Polls, surveys, and other economic and financial indicators just released confirm that the U.S. economy continues to generate goods and services at a torrid pace. Following a report by the government that the gross domestic product (GDP) came in slightly under forecast for the first quarter of 2018 at 2.2 percent annual growth, the New York Federal Reserve’s Nowcast is at three percent for the second quarter, while the St. Louis Fed’s Eco News index is predicting 3.6 percent growth and the Atlanta Fed’s Nowcast comes in at four percent.
Following ADP’s jobs report on Wednesday that the economy added 178,000 new jobs in April, forecasters are predicting that the jobs report from the Bureau of Labor Statistics (BLS) on Friday should come in close to 200,000.
Consumers are enjoying their tax cuts by spending some of their extra money at a greater rate than many expected. The government’s Bureau of Economic Analysis (BEA) just reported that consumer spending jumped 0.6 percent in April, following hard after a 0.5 percent jump in March.
The Federal Reserve’s “beige book” — an anecdotal review of economic activity noted by the Fed’s 12 regional banks — showed the U.S. economy “shifted into high gear” last month despite concerns over Trump’s tariffs. The Fed noted: “Contacts noted some concern about the uncertainty of international trade policy. Still, outlooks for near term growth were generally upbeat. Economic activity expanded moderately in late April and early May, with few shifts in the pattern of growth.”

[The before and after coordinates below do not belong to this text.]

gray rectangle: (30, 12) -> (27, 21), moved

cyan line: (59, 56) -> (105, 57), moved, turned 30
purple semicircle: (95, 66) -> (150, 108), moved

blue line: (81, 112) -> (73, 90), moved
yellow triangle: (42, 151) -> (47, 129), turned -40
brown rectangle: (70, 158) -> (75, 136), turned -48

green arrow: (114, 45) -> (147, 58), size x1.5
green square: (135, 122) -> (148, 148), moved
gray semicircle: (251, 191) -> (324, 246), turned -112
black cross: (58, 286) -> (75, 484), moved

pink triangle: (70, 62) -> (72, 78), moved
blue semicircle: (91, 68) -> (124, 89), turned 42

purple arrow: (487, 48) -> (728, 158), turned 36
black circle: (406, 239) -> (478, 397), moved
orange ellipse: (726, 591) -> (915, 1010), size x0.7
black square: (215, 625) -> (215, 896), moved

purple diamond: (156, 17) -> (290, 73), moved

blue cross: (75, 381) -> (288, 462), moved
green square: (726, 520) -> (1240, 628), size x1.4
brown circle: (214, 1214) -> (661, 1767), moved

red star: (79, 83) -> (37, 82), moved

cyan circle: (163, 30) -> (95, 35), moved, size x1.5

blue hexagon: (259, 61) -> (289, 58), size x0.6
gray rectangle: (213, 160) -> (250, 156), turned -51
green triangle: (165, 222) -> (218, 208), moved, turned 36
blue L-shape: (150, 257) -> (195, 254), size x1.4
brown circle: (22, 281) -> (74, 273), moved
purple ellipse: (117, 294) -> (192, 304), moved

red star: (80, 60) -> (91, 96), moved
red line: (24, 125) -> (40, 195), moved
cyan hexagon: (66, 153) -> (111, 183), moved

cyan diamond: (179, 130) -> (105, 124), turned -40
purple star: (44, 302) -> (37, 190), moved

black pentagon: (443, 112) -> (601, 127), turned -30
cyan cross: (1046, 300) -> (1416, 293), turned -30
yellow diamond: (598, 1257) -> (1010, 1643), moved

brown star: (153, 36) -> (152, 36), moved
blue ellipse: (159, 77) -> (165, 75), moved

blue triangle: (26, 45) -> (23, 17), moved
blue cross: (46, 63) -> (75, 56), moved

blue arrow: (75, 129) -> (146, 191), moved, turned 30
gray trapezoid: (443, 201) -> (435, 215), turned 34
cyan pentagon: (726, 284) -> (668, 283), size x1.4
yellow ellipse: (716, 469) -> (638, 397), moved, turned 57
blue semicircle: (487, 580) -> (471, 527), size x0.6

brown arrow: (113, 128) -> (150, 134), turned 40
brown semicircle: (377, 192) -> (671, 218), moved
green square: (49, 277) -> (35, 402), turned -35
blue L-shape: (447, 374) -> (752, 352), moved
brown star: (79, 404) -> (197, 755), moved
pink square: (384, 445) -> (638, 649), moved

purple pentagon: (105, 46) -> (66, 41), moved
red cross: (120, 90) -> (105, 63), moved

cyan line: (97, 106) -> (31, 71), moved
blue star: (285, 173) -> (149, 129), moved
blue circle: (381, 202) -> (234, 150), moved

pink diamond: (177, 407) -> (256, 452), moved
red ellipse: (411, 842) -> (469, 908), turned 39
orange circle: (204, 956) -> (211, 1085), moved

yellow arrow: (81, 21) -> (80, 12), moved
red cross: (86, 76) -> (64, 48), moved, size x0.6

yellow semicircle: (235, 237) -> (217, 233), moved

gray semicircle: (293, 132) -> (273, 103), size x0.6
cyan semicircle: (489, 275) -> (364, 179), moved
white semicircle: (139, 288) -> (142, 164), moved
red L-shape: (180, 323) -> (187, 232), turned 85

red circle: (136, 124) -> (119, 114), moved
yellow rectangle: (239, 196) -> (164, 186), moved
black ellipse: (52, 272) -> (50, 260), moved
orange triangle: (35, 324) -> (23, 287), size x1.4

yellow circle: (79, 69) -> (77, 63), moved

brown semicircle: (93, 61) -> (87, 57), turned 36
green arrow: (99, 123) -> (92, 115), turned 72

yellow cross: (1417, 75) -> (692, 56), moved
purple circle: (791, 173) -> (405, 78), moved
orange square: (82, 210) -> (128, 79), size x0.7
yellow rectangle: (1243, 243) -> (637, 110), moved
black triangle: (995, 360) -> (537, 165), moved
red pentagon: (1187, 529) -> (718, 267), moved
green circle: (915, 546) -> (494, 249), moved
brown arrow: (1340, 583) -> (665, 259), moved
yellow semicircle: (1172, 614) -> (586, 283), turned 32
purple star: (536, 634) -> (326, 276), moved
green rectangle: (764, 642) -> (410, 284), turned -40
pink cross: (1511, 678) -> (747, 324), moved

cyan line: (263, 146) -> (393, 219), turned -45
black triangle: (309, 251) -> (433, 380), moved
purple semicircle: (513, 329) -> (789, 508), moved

Leo Nelissen, an investment advisor writing for Seeking Alpha, looks at five regional banks’ surveys every month and then combines them into a report to his clients. Every one of them remain strong, with “sub-indicators” (i.e., new orders, shipments, employment, prices, and future capital expenditures) showing continued improvement, with one regional index (Kansas City’s) reaching a new all-time high. New orders remain robust, with shipments reflecting them. Said Nelissen, “We are seeing one of the biggest increases [in shipping activity] since the start of the upswing in 2016 … indicat[ing] further strength for the U.S. transportation industry.”
Regional manufacturing employment “almost made a new high in May after starting in impressive rally in 2017,” added Nelissen.
Capex (capital expenditures), according to Nelissen, “is still at rock-solid levels. Not even 2010 got close to the current expectations.” All of which, according to Nelissen, bodes well for stocks: “[Our indicators] this month have shown that there is more momentum to the upside which is likely going to support the stock market … in the next three to six months.”
Add to that mix the improvement in consumer confidence increasing in May along with the increase in corporate profits jumping nearly eight percent in the first quarter and one is forced to conclude that the Trump economy continues at full throttle.
And it’s likely to continue well into the out years. Ben Leubsdorf, writing in The Wall Street Journal, noted that “fixed nonresidential investment [i.e., capital investments into new equipment, factories, and software technology] rose at a 9.2 percent annual rate in the first quarter, including a large upward revision for investment in intellectual property products such as software.”
This is the beginning of what this writer has repeatedly called the “turbo-charging effect” of new capital being repatriated from overseas, thanks to the tax reform act. That is probably a misnomer: the economy is already firing on all cylinders. That new capital is behaving more like an afterburner on a jet engine.